Exercise:
Locate each line of the material that contains "Primera", then return it.

# # #

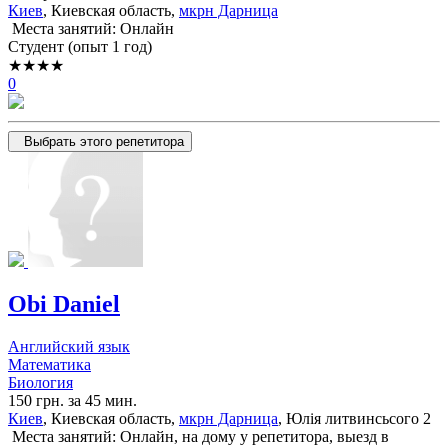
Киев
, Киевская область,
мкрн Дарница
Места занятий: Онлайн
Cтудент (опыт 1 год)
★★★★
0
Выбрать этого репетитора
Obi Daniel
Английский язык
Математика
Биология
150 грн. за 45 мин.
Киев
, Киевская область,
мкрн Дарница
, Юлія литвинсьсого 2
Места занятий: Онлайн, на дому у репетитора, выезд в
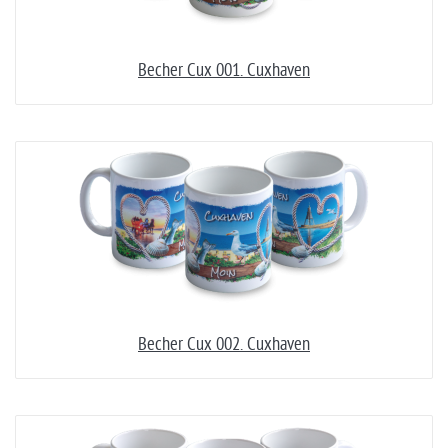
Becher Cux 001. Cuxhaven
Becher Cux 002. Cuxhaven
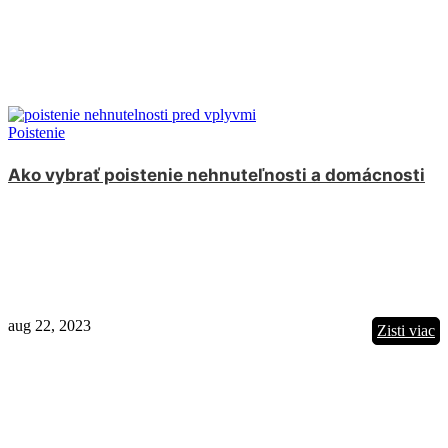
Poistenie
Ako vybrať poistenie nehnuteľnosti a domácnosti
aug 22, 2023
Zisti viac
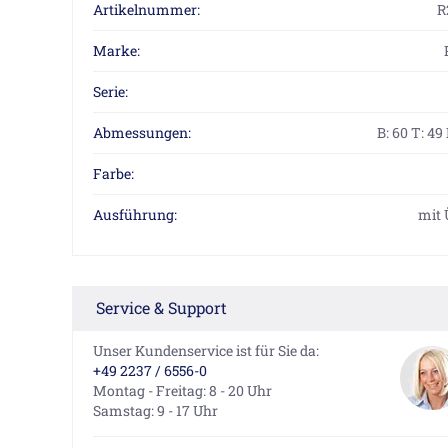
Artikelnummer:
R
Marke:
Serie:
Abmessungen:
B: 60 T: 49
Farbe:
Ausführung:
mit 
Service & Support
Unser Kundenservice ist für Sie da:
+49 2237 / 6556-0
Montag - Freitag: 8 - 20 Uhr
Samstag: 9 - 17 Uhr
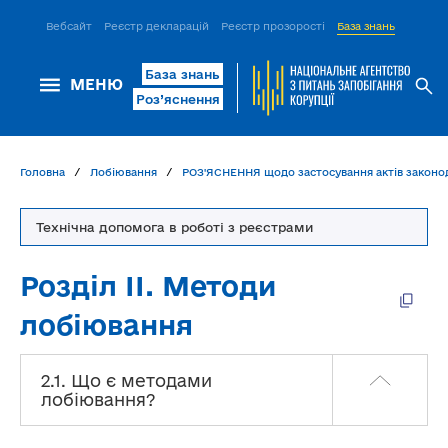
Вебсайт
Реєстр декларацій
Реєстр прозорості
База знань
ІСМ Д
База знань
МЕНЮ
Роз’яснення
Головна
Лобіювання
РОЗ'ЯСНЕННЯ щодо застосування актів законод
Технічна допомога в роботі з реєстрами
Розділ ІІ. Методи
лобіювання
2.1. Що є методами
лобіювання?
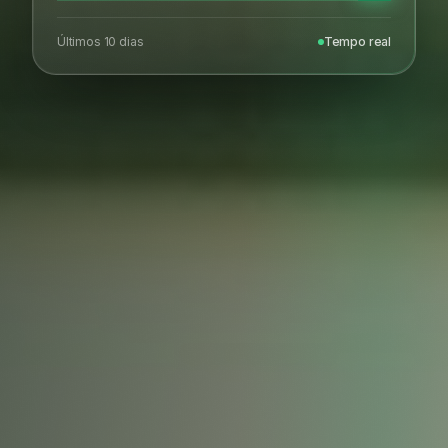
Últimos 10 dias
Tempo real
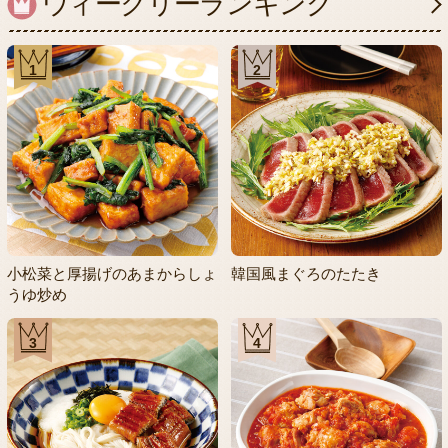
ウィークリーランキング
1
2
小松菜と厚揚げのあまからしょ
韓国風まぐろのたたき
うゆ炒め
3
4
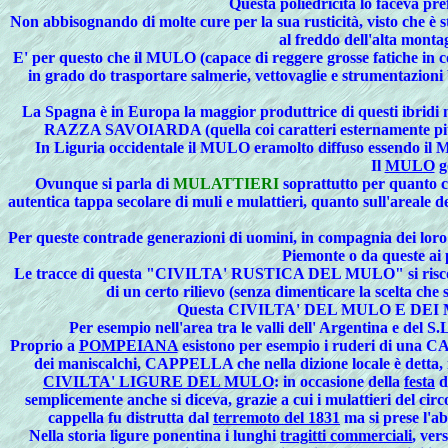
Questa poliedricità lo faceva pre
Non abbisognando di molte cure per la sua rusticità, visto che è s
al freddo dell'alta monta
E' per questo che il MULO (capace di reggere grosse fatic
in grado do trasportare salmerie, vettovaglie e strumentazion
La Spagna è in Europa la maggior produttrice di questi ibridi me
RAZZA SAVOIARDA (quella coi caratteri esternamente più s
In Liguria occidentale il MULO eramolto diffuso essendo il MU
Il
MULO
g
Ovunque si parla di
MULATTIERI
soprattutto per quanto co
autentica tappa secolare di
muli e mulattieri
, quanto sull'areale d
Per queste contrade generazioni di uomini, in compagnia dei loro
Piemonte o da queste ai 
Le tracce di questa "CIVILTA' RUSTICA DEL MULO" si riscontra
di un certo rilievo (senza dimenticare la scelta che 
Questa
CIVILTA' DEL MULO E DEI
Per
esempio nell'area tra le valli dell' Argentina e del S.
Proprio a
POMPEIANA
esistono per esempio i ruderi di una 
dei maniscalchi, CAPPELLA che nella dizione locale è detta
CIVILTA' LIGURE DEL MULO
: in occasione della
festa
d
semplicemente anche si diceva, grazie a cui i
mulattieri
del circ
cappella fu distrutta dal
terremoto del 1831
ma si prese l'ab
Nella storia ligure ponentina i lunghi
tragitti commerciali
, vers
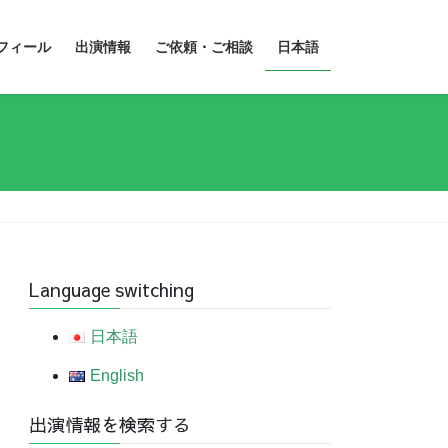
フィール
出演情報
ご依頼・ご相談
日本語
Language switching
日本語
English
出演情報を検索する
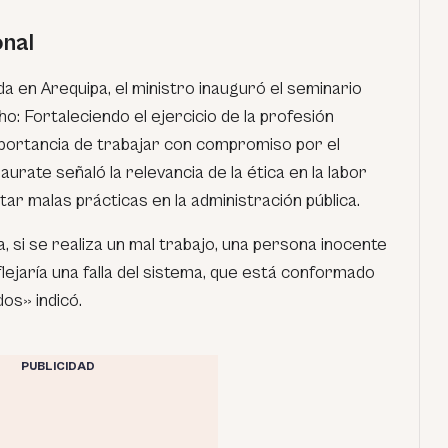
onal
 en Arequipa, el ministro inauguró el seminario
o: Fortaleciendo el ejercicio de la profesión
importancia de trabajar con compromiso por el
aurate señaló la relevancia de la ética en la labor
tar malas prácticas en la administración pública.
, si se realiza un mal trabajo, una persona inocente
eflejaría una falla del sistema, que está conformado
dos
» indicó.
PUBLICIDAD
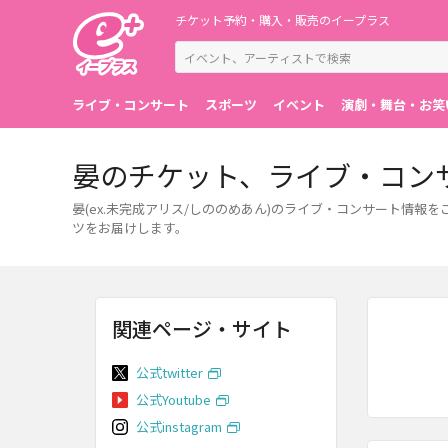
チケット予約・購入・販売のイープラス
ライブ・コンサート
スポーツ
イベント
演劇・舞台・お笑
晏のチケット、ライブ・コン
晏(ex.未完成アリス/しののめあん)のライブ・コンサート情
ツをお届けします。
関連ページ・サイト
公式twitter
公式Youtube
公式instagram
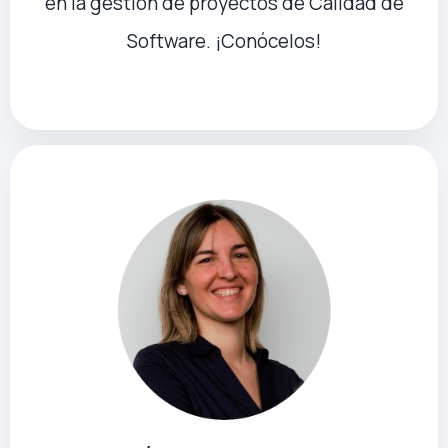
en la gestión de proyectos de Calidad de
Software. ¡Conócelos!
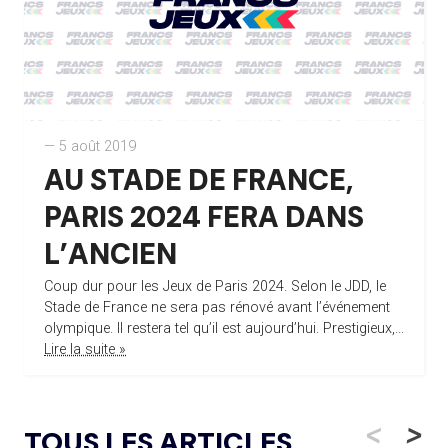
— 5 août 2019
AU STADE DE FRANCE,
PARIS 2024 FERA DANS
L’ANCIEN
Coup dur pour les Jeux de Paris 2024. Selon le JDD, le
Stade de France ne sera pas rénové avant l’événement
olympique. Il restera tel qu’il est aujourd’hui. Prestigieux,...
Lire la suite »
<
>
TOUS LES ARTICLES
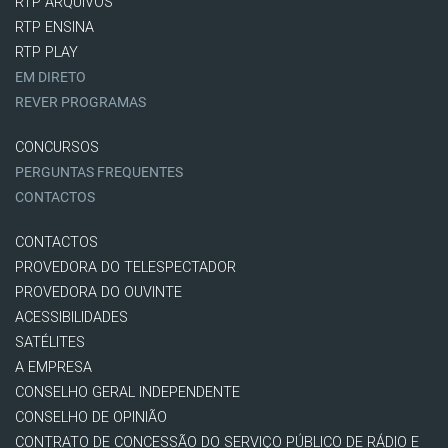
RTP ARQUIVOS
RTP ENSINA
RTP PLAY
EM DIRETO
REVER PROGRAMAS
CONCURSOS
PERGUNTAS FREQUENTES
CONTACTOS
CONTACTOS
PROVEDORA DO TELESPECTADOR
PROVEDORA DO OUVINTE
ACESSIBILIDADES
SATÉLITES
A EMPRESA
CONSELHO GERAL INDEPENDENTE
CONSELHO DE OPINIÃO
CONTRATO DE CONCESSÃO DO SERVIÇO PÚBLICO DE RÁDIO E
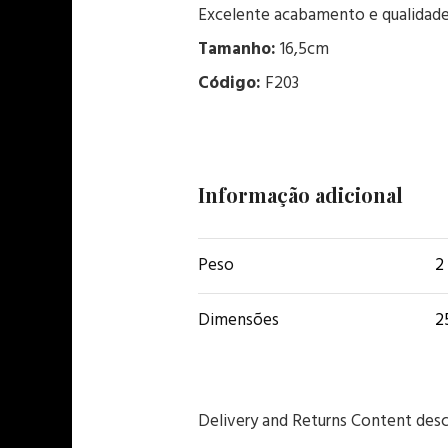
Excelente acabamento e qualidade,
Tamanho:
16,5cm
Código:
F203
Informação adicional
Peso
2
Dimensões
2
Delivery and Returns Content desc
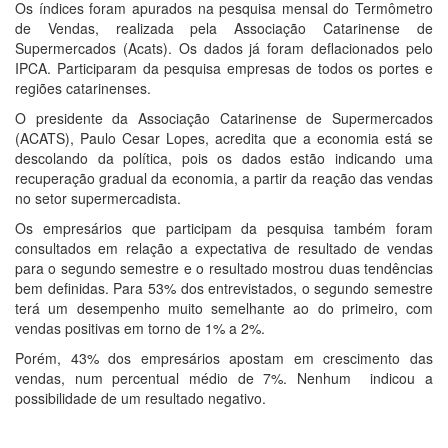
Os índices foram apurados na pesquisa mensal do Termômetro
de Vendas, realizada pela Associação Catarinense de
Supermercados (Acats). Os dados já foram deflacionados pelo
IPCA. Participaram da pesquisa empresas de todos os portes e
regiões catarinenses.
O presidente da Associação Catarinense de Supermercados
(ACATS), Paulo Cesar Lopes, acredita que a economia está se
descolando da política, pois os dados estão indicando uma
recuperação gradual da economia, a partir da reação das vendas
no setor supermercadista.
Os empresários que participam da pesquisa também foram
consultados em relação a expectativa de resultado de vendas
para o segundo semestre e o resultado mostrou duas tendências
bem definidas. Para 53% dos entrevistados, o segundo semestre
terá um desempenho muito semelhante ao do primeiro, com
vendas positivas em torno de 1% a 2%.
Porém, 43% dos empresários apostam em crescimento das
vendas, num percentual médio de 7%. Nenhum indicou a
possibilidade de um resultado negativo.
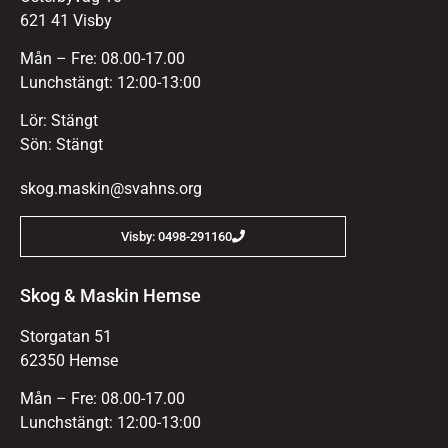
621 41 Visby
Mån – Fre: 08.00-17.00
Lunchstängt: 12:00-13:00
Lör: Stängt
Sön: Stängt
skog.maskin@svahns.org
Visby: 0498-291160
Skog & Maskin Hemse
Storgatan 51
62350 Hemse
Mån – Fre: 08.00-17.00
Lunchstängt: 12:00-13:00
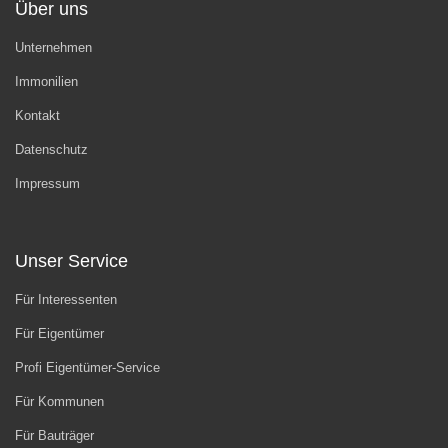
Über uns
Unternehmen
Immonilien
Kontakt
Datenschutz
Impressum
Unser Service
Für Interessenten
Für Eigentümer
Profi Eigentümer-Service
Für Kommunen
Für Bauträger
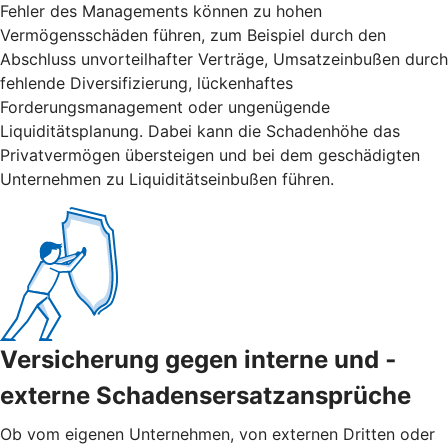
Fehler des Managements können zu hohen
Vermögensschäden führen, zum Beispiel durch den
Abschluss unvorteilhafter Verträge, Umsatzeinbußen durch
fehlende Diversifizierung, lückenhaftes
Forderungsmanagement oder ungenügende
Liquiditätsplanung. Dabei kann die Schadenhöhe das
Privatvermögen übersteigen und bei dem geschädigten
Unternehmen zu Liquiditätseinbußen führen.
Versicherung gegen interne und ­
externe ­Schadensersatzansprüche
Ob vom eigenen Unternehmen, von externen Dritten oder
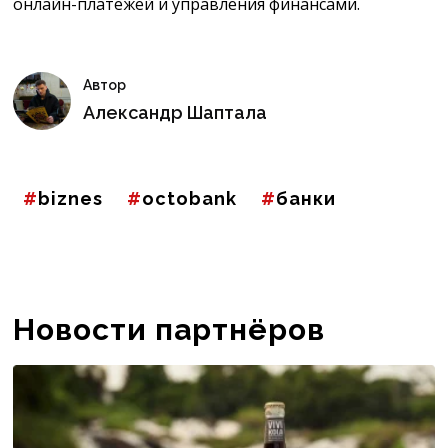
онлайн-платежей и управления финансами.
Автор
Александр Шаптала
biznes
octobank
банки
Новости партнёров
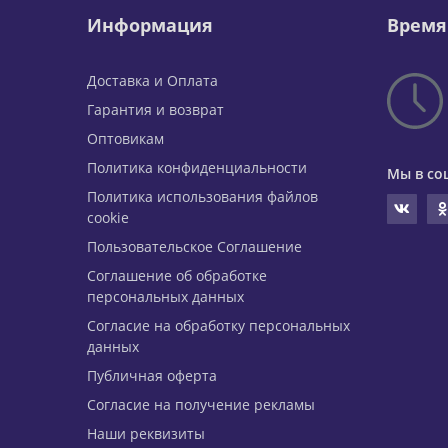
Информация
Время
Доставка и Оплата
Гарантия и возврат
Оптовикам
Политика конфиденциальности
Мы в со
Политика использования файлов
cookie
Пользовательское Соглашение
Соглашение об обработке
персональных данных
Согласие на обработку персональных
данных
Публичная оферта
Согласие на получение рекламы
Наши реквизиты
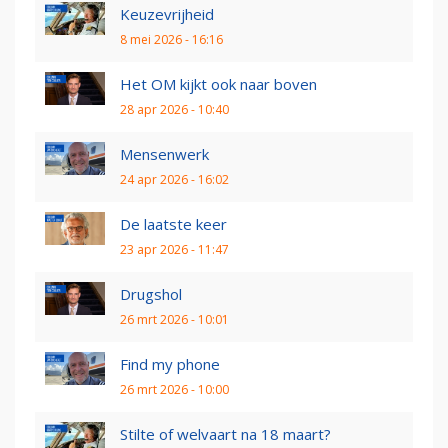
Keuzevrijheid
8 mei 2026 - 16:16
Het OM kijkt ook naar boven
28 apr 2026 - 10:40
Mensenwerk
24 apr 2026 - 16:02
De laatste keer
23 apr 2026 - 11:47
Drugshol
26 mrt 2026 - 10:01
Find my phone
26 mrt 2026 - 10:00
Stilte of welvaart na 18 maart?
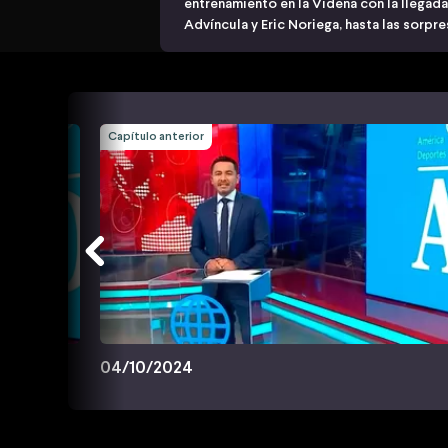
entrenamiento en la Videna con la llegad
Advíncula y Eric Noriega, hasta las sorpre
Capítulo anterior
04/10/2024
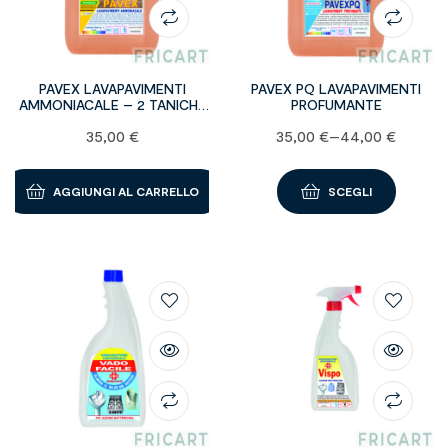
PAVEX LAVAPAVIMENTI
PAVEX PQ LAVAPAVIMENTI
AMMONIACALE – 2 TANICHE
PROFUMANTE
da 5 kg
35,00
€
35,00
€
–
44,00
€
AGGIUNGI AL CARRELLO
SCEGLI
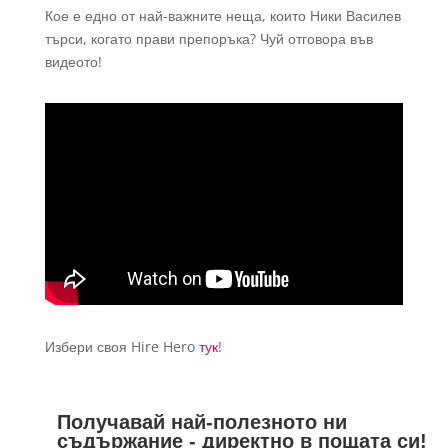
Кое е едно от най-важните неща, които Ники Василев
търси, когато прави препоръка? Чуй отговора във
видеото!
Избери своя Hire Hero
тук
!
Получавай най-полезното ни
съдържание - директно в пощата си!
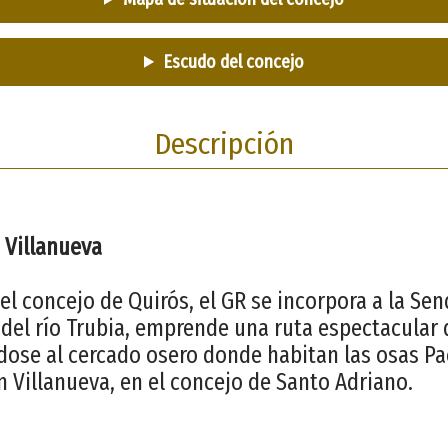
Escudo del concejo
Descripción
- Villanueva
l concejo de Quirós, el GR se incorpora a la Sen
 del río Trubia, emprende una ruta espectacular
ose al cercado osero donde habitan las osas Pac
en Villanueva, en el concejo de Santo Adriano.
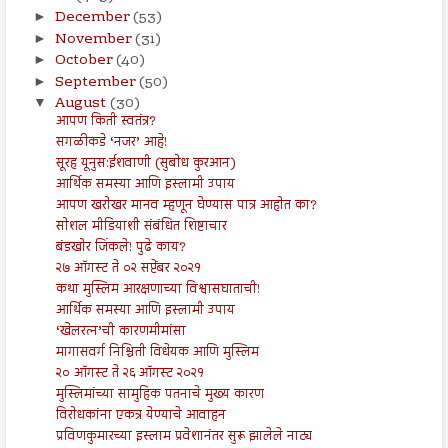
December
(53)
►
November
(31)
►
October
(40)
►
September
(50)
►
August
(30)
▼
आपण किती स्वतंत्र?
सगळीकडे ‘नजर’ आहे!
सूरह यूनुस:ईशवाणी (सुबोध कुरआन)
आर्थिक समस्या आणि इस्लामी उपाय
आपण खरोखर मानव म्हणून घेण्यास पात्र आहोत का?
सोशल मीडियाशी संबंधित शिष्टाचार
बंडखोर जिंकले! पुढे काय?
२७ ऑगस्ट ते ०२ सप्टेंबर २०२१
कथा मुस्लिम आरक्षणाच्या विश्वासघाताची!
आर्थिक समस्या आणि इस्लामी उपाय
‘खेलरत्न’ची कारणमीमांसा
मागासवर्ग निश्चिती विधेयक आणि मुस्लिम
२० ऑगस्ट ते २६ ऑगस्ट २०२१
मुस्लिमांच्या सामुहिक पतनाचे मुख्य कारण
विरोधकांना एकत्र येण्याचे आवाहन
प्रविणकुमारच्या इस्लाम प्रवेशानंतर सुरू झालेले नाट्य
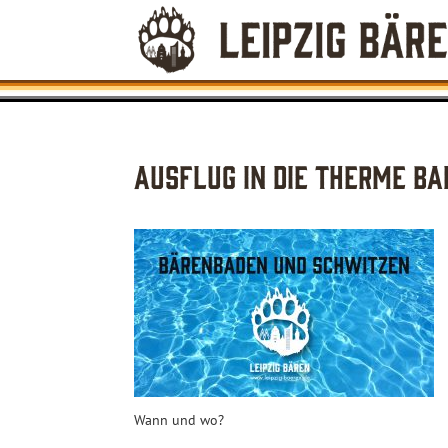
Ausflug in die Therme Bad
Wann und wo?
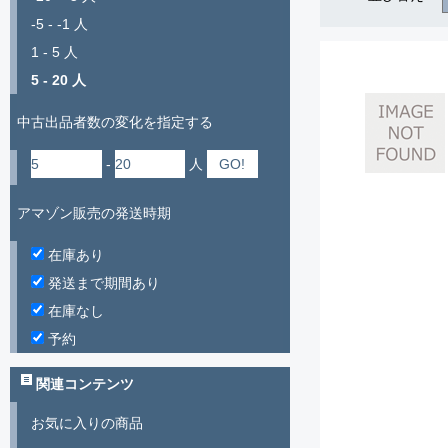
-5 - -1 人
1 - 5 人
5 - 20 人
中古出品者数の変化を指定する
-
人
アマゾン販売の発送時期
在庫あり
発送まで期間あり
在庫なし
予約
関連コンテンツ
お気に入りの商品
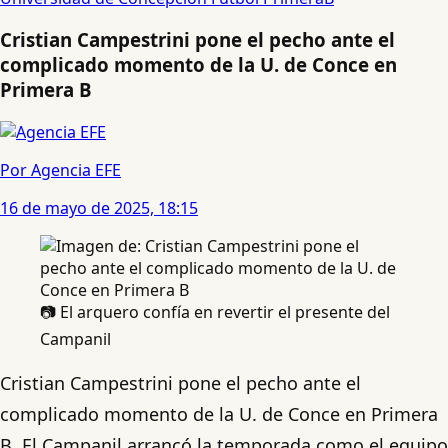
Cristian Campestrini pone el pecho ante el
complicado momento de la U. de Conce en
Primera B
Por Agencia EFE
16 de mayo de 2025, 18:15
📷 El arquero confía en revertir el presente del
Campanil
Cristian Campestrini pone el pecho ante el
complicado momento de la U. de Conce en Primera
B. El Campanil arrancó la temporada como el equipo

# # #

Answer section:
Primera B
complicado momento de la U. de Conce en Primera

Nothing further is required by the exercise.